[Extracted page text data]:

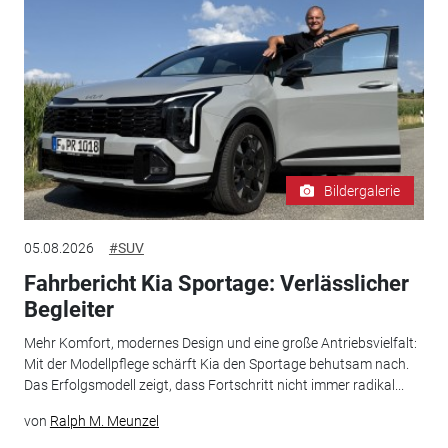
Bildergalerie
05.08.2026
#SUV
Fahrbericht Kia Sportage: Verlässlicher
Begleiter
Mehr Komfort, modernes Design und eine große Antriebsvielfalt:
Mit der Modellpflege schärft Kia den Sportage behutsam nach.
Das Erfolgsmodell zeigt, dass Fortschritt nicht immer radikal...
von
Ralph M. Meunzel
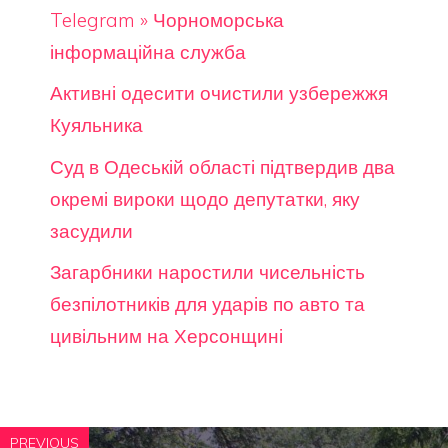
Telegram » Чорноморська
інформаційна служба
Активні одесити очистили узбережжя
Куяльника
Суд в Одеській області підтвердив два
окремі вироки щодо депутатки, яку
засудили
Загарбники наростили чисельність
безпілотників для ударів по авто та
цивільним на Херсонщині
PREVIOUS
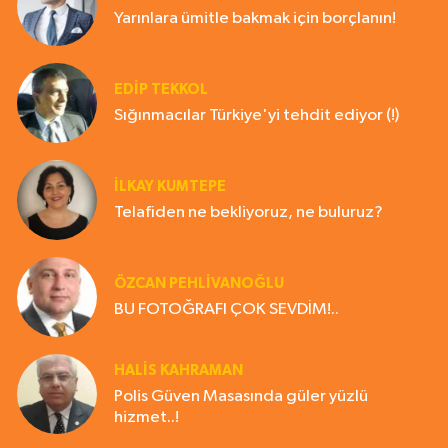
Yarınlara ümitle bakmak için borçlanın!
EDIP TEKKOL
Sığınmacılar Türkiye'yi tehdit ediyor (!)
İLKAY KUMTEPE
Telafiden ne bekliyoruz, ne buluruz?
ÖZCAN PEHLİVANOĞLU
BU FOTOĞRAFI ÇOK SEVDİM!..
HALIS KAHRAMAN
Polis Güven Masasında güler yüzlü
hizmet..!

[TRY IT]: Reproduce the records above exactly, excluding every picture.

[ANSWER AREA]:
Bildergalerie
05.08.2026
#SUV
Fahrbericht Kia Sportage: Verlässlicher
Begleiter
Mehr Komfort, modernes Design und eine große Antriebsvielfalt:
Mit der Modellpflege schärft Kia den Sportage behutsam nach.
Das Erfolgsmodell zeigt, dass Fortschritt nicht immer radikal...
von
Ralph M. Meunzel
Telegram » Чорноморська
інформаційна служба
Активні одесити очистили узбережжя
Куяльника
Суд в Одеській області підтвердив два
окремі вироки щодо депутатки, яку
засудили
Загарбники наростили чисельність
безпілотників для ударів по авто та
цивільним на Херсонщині
PREVIOUS
Yarınlara ümitle bakmak için borçlanın!
EDIP TEKKOL
Sığınmacılar Türkiye'yi tehdit ediyor (!)
İLKAY KUMTEPE
Telafiden ne bekliyoruz, ne buluruz?
ÖZCAN PEHLİVANOĞLU
BU FOTOĞRAFI ÇOK SEVDİM!..
HALIS KAHRAMAN
Polis Güven Masasında güler yüzlü
hizmet..!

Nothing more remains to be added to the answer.